Honeymoon baby! The new husband has treated me to five luxuriant days in the fairest Cape. Nothing less than five star hotels, lavish meals, on tap masseuses, spa visits, a not small amount of time spent indoors to consummate, and the kind of love that is blind.
For this I have absolute irrefutable proof.
Leaving the hotel one day to take a relaxing walk on the beach, my hand tightly held in his (partial proof) hubby suggested, “We should take pictures of our honeymoon and add them to the wedding album.”
“I think not” was my measured (sensitive) response as robust images of Cinderella’s ugly sisters came to mind with no glass slipper coming forth to a)fit and b) be suitable for a walk along the beach.
Within the space of a week I was able to pull off the persona of both Cinderella and at least one of her demonised sisters.

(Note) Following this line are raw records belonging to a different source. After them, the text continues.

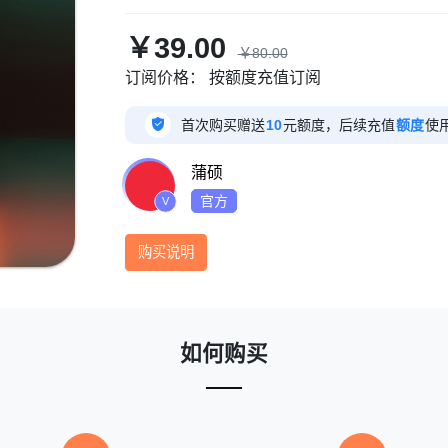
￥39.00
￥80.00
订阅价格：
按额度充值订阅

首次购买赠送
10
元额度，后续充值
额度
使
蒲硕
官方
V
购买说明
如何购买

Cinderella showed up at the wedding, well and good: hair blow waved and gelled; clipped and combed in a way that had it behaving late into the night.
My make-up, professionally applied at a cost of R2000, held despite a rather disproportionate blub, when my husband (still to-be at that stage) saw me as ‘bride’ for the first time.
My dress was perfect, my shoes elegant, nails painted, I was a princess.
But the transformation into ugly sister was inevitable when the Cape Town climate and my back-to-nature hair came together with the wind and sea air that the city is known for.
With only a lick of mascara, my hair as curly and wild as the cattle Billy Crystal had to herd from one side of Colorado to the other in City Slickers, 1991 – and dressing down to shorts and a sleeveless top over sickeningly pale skin, there is no way that pictures are being taken, let alone being pasted alongside gorgeous portraits of the blushing bride.
Thus the only honeymoon pictures I have are mental ones which will remain pure if vague for eternity.
The fact that hubby thought me picture-worthy in my au-naturel state is proof, beyond reasonable doubt that love is blind.
‘ANC’ my mother keeps saying. ‘You must get an ANC.’ I know she didn’t vote for them so she must be hammering on about something else.
Then the context hits me, not that there could be any other as the past few months have focused on engineering a wedding.
Anti-nuptial contract is what my mother wants to impress upon me – how important it is to protect my assets, as it were.
But we are operating at the 11th hour, and ANC seems the one thing on the list that we just won’t get to.
With the catering having resolved itself, the dress looking gorgeous, the rabbi met with and the shul confirmed the last minute list of things to do remain challenging nonetheless.
As we knuckle down to arrange the seating plan, we realise we have not allocated a place for a few key people – such as the rabbi and the photographer.
We still have to decide whether there will or will not be prayer cards for grace after meals and arrange for someone religiously qualified to bless the marital pair (and since we have not engaged the rabbi for this task) this could prove a little difficult.
There are still serviettes to buy, flowers to be collected and photographic venues and time schedules to be arranged and adhered to.
Clothing items for the retinue are still being made and hems must be attended to so that we all look as perfect as possible.
Our international guests (namely my sister and her family) have started to arrive and it’s a matter of days until the main event.
Then in a last ditch attempt to turn a smallish affair into a memorable event, we review a fast diminishing budget and decide some form of entertainment is needed.
Nothing comes cheap and at the end of it all, the assets – what little remains – will not sustain legal fees.